Iran has long been classified as one of the biggest enemies of the United States and its allies on the Internet, with Iranian hackers successfully targeting everything from. Las Vegas casinos for Rural water systems of the United States for Trump 2024 election campaigns.

“Iran is a threat when it comes to cybersecurity,” said Scott White, director of the cybersecurity program at George Washington University and a former Canadian military and intelligence officer. “We put Iran in the group of China, Russia, North Korea as the four biggest state-sponsored threats.”

Since the war with Iran began on February 28, there have been some indications of groups linked to Iran targeting Israeli systems, and Israel’s National Cyber ​​Directorate. warning about “dozens” of Iranian violations of Israeli security cameras and infiltration attempts and delete data from Israeli systems. So-called Iran-linked hacker groups such as Handala and Cyber ​​Islamic Resistance have also targeted US, Israeli, and other regional infrastructure in the past week, according to cybersecurity firms. Flashpoint and Halcyonbut many of the groups’ claims about the effects of their attacks have yet to be confirmed.

Overall, the large-scale cyber retaliation expected from Iranian state actors has been “more muted,” particularly against critical US infrastructure, according to Alexander Leslie, a senior consultant at the cybersecurity and intelligence firm Recorded Future. “There is a lot of alleged activity and low-level disruption, and Iran’s advanced network has been proven to be minimal,” he said in an email. “We continue to see signs that groups linked to the IRGC (Islamic Revolutionary Guard Corps) and the Ministry of Intelligence have been quieter and more defensive than many expected, while hacker noise is easier to generate and easier to amplify.”

While that may be due to war disruptions, limited internet connectivity inside Iran, and the assassination of senior leaders who would normally direct online operations, it is also understood that Iran is biding its time.

“While this (Trump) administration may live this time, the Iranians will live a year,” White said. “We may have an answer to this crisis a year from now — any time you’re dealing with a symmetrical war, it’s going to be in their time.”

Wednesday offered a small taste of what that might look like, when Michigan-based medical device company Stryker — which employs more than 56,000 people worldwide —he said had been affected by cyber attacks.

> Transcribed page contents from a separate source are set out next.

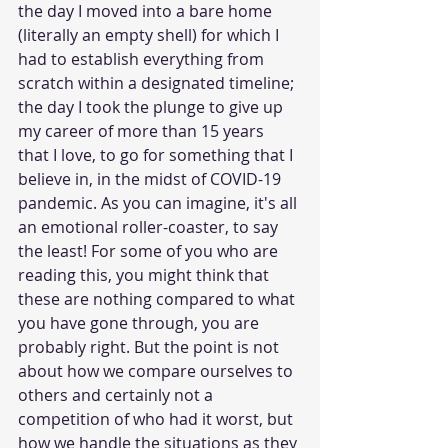
the day I moved into a bare home 
(literally an empty shell) for which I 
had to establish everything from 
scratch within a designated timeline; 
the day I took the plunge to give up 
my career of more than 15 years 
that I love, to go for something that I 
believe in, in the midst of COVID-19 
pandemic. As you can imagine, it's all 
an emotional roller-coaster, to say 
the least! For some of you who are 
reading this, you might think that 
these are nothing compared to what 
you have gone through, you are 
probably right. But the point is not 
about how we compare ourselves to 
others and certainly not a 
competition of who had it worst, but 
how we handle the situations as they 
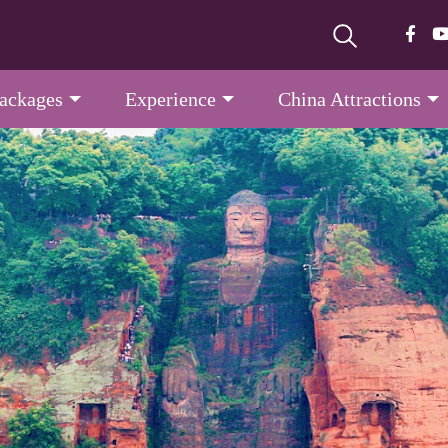
Packages
Experience
China Attractions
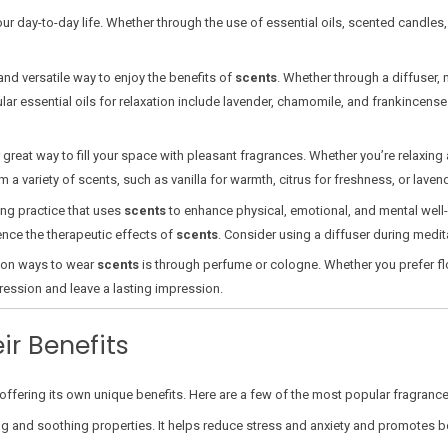
our day-to-day life. Whether through the use of essential oils, scented candles
and versatile way to enjoy the benefits of
scents
. Whether through a diffuser, 
 essential oils for relaxation include lavender, chamomile, and frankincense. 
reat way to fill your space with pleasant fragrances. Whether you’re relaxing 
variety of scents, such as vanilla for warmth, citrus for freshness, or lavende
ing practice that uses
scents
to enhance physical, emotional, and mental well
rience the therapeutic effects of
scents
. Consider using a diffuser during medit
on ways to wear
scents
is through perfume or cologne. Whether you prefer flor
ression and leave a lasting impression.
ir Benefits
ffering its own unique benefits. Here are a few of the most popular fragrances
g and soothing properties. It helps reduce stress and anxiety and promotes bett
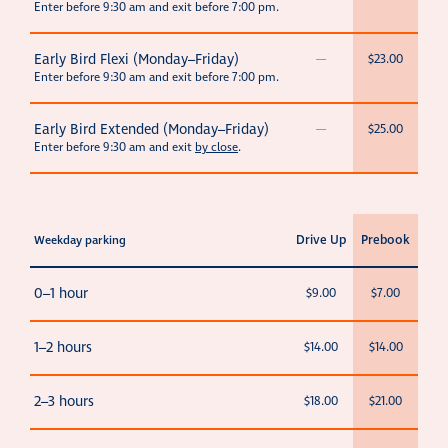
Enter before 9:30 am and exit before 7:00 pm.
Early Bird Flexi (Monday–Friday)
—
$23.00
Enter before 9:30 am and exit before 7:00 pm.
Early Bird Extended (Monday–Friday)
—
$25.00
Enter before 9:30 am and exit
by close
.
Drive Up
Prebook
Weekday parking
0–1 hour
$9.00
$7.00
1–2 hours
$14.00
$14.00
2–3 hours
$18.00
$21.00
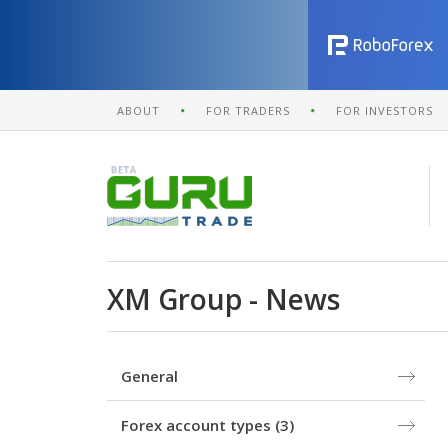
ABOUT
FOR TRADERS
FOR INVESTORS
XM Group - News
General
Forex account types
(3)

Handala, a hacker group with ties to Iran, is reported claimed responsibility for attackalthough Stryker has not yet linked the attack to any specific group or actor.

Dismantling Iran’s cyber capabilities is more difficult than destroying its bombs and missiles, and Williams said that the more Iran’s conventional military capabilities are reduced, the more likely it is to expand into cyberspace. The ability of cyber to be deployed from anywhere means “it’s a tool that is accessible even to well-resourced actors, so I would worry over time about Iran using more cyber attacks as a tool in the conflict as its kinetic capabilities are destroyed,” he added.

But the increasing use of cyber and kinetic attacks by the United States has further blurred the line between the two and continues to change the concept of what modern warfare looks like. “This battle reinforces the idea that the Internet is embedded in modern conflict rather than close to it,” Leslie said.